OSDs can not start after shutdown, killed by OOM killer during PGs load
After shutdown all OSDs can not start. During load_pgs stage ceph-osd process consumes all available virtual memory (RAM+swap) so OOM has to kill it.
@root@osd001:~# dpkg -l | grep -i ceph
ii ceph-base 12.2.2-1xenial amd64 common ceph daemon libraries and management tools
ii ceph-common 12.2.2-1xenial amd64 common utilities to mount and interact with a ceph storage cluster
ii ceph-fuse 12.2.2-1xenial amd64 FUSE-based client for the Ceph distributed file system
ii ceph-mds 12.2.2-1xenial amd64 metadata server for the ceph distributed file system
ii ceph-osd 12.2.2-1xenial amd64 OSD server for the ceph storage system
ii libcephfs2 12.2.2-1xenial amd64 Ceph distributed file system client library
ii python-cephfs 12.2.2-1xenial amd64 Python 2 libraries for the Ceph libcephfs library
ii python-rados 12.2.2-1xenial amd64 Python 2 libraries for the Ceph librados library
ii python-rbd 12.2.2-1xenial amd64 Python 2 libraries for the Ceph librbd library
ii python-rgw 12.2.2-1xenial amd64 Python 2 libraries for the Ceph librgw library
root@osd001:~# apt-cache policy ceph-osd
Version table: *** 12.2.2-1xenial 1100
1100 https://download.ceph.com/debian-luminous xenial/main amd64 Packages
#3 Updated by Volodymyr Blokhin over 3 years ago
Unfortunately we could not wait so long and re-deployed Ceph cluster on 12/30/2017.
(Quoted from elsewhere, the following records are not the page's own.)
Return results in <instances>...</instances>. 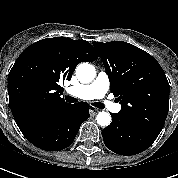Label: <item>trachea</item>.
I'll return each instance as SVG.
<instances>
[{
	"label": "trachea",
	"mask_w": 178,
	"mask_h": 178,
	"mask_svg": "<svg viewBox=\"0 0 178 178\" xmlns=\"http://www.w3.org/2000/svg\"><path fill=\"white\" fill-rule=\"evenodd\" d=\"M66 101L67 102H77L78 100L74 97H71V96H66ZM93 106L97 107V108H100V109H103L104 108V105L100 102H95V103H92Z\"/></svg>",
	"instance_id": "obj_1"
}]
</instances>
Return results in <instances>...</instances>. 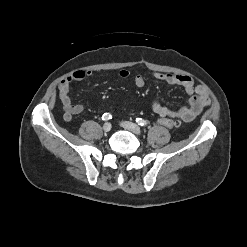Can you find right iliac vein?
Returning <instances> with one entry per match:
<instances>
[{
  "label": "right iliac vein",
  "mask_w": 247,
  "mask_h": 247,
  "mask_svg": "<svg viewBox=\"0 0 247 247\" xmlns=\"http://www.w3.org/2000/svg\"><path fill=\"white\" fill-rule=\"evenodd\" d=\"M103 130H104V132H109L110 130H111V124L110 123H105L104 125H103Z\"/></svg>",
  "instance_id": "1"
}]
</instances>
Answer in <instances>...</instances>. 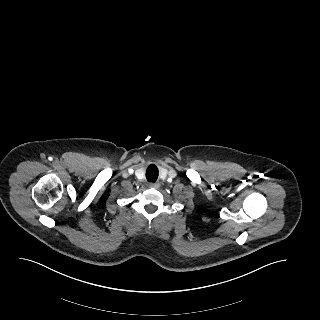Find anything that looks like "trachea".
Returning a JSON list of instances; mask_svg holds the SVG:
<instances>
[{"mask_svg": "<svg viewBox=\"0 0 320 320\" xmlns=\"http://www.w3.org/2000/svg\"><path fill=\"white\" fill-rule=\"evenodd\" d=\"M157 178H158V172H157L156 168H154V167L148 168V170L146 172V179L150 182H154L157 180Z\"/></svg>", "mask_w": 320, "mask_h": 320, "instance_id": "1", "label": "trachea"}]
</instances>
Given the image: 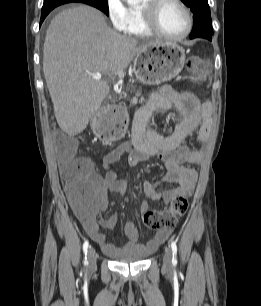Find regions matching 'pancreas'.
I'll list each match as a JSON object with an SVG mask.
<instances>
[{"label":"pancreas","mask_w":261,"mask_h":306,"mask_svg":"<svg viewBox=\"0 0 261 306\" xmlns=\"http://www.w3.org/2000/svg\"><path fill=\"white\" fill-rule=\"evenodd\" d=\"M139 96H140V93H137V94H136V97H134V98L132 99L131 103H132V104H137V102H138L137 97H139ZM144 101H145V100H144V97H141V99L139 100L140 103H142V102H144Z\"/></svg>","instance_id":"cf45deb5"}]
</instances>
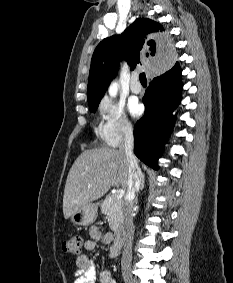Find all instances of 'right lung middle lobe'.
I'll use <instances>...</instances> for the list:
<instances>
[{
    "instance_id": "1",
    "label": "right lung middle lobe",
    "mask_w": 233,
    "mask_h": 283,
    "mask_svg": "<svg viewBox=\"0 0 233 283\" xmlns=\"http://www.w3.org/2000/svg\"><path fill=\"white\" fill-rule=\"evenodd\" d=\"M98 104L89 106L91 112H95L97 110Z\"/></svg>"
}]
</instances>
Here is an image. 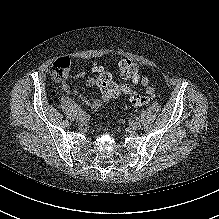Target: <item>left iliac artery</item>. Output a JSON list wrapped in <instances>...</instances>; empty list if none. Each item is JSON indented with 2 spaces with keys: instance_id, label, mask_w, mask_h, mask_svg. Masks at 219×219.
Masks as SVG:
<instances>
[{
  "instance_id": "1",
  "label": "left iliac artery",
  "mask_w": 219,
  "mask_h": 219,
  "mask_svg": "<svg viewBox=\"0 0 219 219\" xmlns=\"http://www.w3.org/2000/svg\"><path fill=\"white\" fill-rule=\"evenodd\" d=\"M136 120H137V121H140V120H141V118H140V117H136Z\"/></svg>"
}]
</instances>
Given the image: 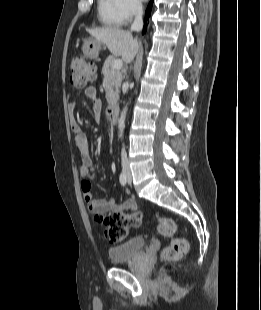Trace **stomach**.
Wrapping results in <instances>:
<instances>
[{
	"label": "stomach",
	"mask_w": 261,
	"mask_h": 310,
	"mask_svg": "<svg viewBox=\"0 0 261 310\" xmlns=\"http://www.w3.org/2000/svg\"><path fill=\"white\" fill-rule=\"evenodd\" d=\"M101 48H102V42L94 38H89L84 41L82 51L86 58L96 59L98 57Z\"/></svg>",
	"instance_id": "1"
}]
</instances>
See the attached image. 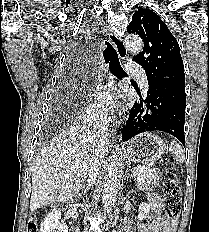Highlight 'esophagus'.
Segmentation results:
<instances>
[{
  "instance_id": "obj_1",
  "label": "esophagus",
  "mask_w": 209,
  "mask_h": 232,
  "mask_svg": "<svg viewBox=\"0 0 209 232\" xmlns=\"http://www.w3.org/2000/svg\"><path fill=\"white\" fill-rule=\"evenodd\" d=\"M109 39L111 43L113 44V46L115 47L119 58L121 60H124L127 57V49L124 44V41L120 37L115 35L114 33H111L109 35ZM112 131L115 132V124H113Z\"/></svg>"
}]
</instances>
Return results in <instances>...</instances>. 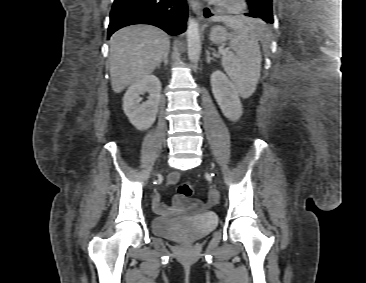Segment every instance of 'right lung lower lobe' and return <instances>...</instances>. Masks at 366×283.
<instances>
[{"mask_svg":"<svg viewBox=\"0 0 366 283\" xmlns=\"http://www.w3.org/2000/svg\"><path fill=\"white\" fill-rule=\"evenodd\" d=\"M186 0H114L108 38L118 29L134 24H151L170 35L185 31Z\"/></svg>","mask_w":366,"mask_h":283,"instance_id":"right-lung-lower-lobe-1","label":"right lung lower lobe"}]
</instances>
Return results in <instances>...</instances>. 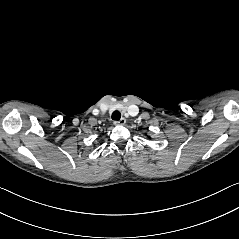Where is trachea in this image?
Returning a JSON list of instances; mask_svg holds the SVG:
<instances>
[{
    "mask_svg": "<svg viewBox=\"0 0 239 239\" xmlns=\"http://www.w3.org/2000/svg\"><path fill=\"white\" fill-rule=\"evenodd\" d=\"M120 118H121V113L119 111H114L112 113V119L113 120L118 121V120H120Z\"/></svg>",
    "mask_w": 239,
    "mask_h": 239,
    "instance_id": "trachea-1",
    "label": "trachea"
}]
</instances>
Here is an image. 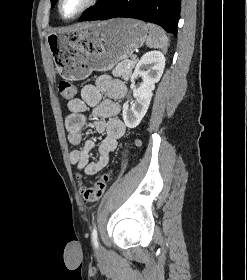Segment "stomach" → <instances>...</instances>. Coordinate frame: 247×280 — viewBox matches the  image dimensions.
Returning <instances> with one entry per match:
<instances>
[{"instance_id":"1","label":"stomach","mask_w":247,"mask_h":280,"mask_svg":"<svg viewBox=\"0 0 247 280\" xmlns=\"http://www.w3.org/2000/svg\"><path fill=\"white\" fill-rule=\"evenodd\" d=\"M147 34L144 22L117 18L50 33L47 45L61 77L77 81L93 71H109L131 57L144 44Z\"/></svg>"}]
</instances>
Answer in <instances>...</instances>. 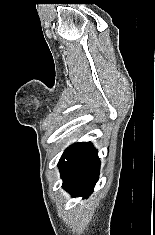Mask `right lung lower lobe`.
I'll use <instances>...</instances> for the list:
<instances>
[{"label": "right lung lower lobe", "instance_id": "98d812e1", "mask_svg": "<svg viewBox=\"0 0 155 235\" xmlns=\"http://www.w3.org/2000/svg\"><path fill=\"white\" fill-rule=\"evenodd\" d=\"M58 167L63 179L62 187L72 196L87 198L99 177L100 160L90 142L76 143L62 155Z\"/></svg>", "mask_w": 155, "mask_h": 235}]
</instances>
We have managed to start ceph-osd (PG load finished) adding 100Gb to swap on each OSD node.
But we never got PGs online (waited 36 hours) and had to re-deploy the cluster.
Sage Weil wrote:
The mempool dump shows 58GB (!) of pg logs. Can you restart the osd with 'debug bluestore = 20' so we can see if it is reading real, valid log entries?